A lawyer stepped forward. ‘The clothing is regarded as a donation to the Driscol Institute. It’s worn to charitable events, then recycled at auctions to benefit worthy causes.’

This man could now be identified as the tax attorney in the gang of suits. Mallory turned from one man to the other. ‘Who can tell me how many politicians the lady has in her pocket? What do they cost on average, and how do you recycle them? Another auction? Influence to the highest bidder?’ By their looks of surprise, by their lack of howling, she confirmed that there was not one criminal lawyer in the pack.

The detective turned her attention back to Grace Driscol-Bledsoe. ‘You directed the Institute to fund charities in the names of city council members. They must love that. Good deeds get them votes. Five of them sit on the Contracts Committee. That gives you a majority voting block. How many of your friends benefit from city contracts?’ Before the first lawyer could raise an objection, she looked down at her cell-phone screen. ‘Oh, here’s one.’ She held up the phone to display the society-page photograph. ‘The guy with his arm around your shoulder?’

‘Oh, yeah,’ said Riker, squinting at the small image. ‘He was awarded a bridge-maintenance contract. Big bucks. And doesn’t he look happy?’

‘If I follow the money,’ said Mallory, ‘and I do – you haven’t deposited your kickbacks in any personal bank accounts. Every large transfer of funds sets off federal alarms . . . So they had to be cash payoffs.’

Riker leaned into the conversation with his punch line. ‘Do you mind if we search your house for a safe?’

All three lawyers were talking, then shouting to be heard over one another’s threats. The words warrant and slander figured in all their comments until their client silenced them by raising one hand. Addressing Mallory, she said, ‘The Driscol Institute always has glowing reports from the auditors. In this world, it’s not what you know, my dear. It’s what you can prove.’
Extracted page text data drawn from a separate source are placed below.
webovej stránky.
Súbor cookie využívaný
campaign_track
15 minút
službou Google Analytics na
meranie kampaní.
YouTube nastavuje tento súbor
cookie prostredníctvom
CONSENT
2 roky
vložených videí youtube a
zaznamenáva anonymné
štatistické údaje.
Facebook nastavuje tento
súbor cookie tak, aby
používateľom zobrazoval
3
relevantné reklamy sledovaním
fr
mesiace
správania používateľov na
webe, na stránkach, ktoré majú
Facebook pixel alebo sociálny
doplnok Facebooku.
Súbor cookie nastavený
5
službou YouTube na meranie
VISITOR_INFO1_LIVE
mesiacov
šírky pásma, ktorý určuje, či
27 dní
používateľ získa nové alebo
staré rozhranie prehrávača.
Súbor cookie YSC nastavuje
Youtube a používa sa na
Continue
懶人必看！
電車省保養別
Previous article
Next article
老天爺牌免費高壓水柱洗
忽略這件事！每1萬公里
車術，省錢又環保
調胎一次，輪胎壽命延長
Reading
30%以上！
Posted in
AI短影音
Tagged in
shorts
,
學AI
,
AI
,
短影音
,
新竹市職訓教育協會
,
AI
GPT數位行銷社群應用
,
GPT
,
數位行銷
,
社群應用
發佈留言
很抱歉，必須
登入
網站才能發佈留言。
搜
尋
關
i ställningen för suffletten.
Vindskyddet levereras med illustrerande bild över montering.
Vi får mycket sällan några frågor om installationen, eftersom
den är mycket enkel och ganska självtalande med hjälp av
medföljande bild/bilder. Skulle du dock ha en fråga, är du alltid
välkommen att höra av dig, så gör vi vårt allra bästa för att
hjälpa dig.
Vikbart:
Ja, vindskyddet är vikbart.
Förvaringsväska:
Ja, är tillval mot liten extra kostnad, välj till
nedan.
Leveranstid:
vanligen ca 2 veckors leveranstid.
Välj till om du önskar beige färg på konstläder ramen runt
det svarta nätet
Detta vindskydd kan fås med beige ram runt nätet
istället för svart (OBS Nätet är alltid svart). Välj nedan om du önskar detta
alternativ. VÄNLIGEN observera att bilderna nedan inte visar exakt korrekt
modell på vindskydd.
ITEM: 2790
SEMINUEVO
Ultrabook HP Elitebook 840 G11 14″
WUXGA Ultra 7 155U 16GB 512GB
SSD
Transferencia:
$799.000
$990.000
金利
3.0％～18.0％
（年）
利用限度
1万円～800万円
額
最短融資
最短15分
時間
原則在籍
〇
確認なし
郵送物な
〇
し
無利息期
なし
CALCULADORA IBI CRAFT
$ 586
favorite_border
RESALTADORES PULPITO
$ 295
In sidelong vision, Mallory saw the woman’s companion hovering near the entryway. ‘Your personal income might support a cleaning lady, but not a full-time employee like Hoffman, not if you like to eat regular meals.’ The detective bent down to make a show of examining a silver pendant resting on the socialite’s bosom. The engraving was fine work, but the jeweler had not been able to disguise the function of the tricked-out button at its center. The older woman’s hand quickly covered it.

This was the soft spot.

‘It’s a medical-alert medallion, right? You press that button and an ambulance shows up?’ Without waiting for an answer, Mallory glanced at the companion standing on the other side of the room, still carrying her small Gladstone bag. ‘Hoffman’s a nurse? That would make her a very expensive employee.’

Riker cleared his throat. ‘I think you get the point, ma’am. You don’t want us to prove anything. That’s the last thing you want.’ He turned to the lineup of suits. ‘Right, guys?’ This time, the suits were quiet, and they seemed a little tense. ‘Relax,’ said the smiling detective. ‘We only want access to Phoebe.’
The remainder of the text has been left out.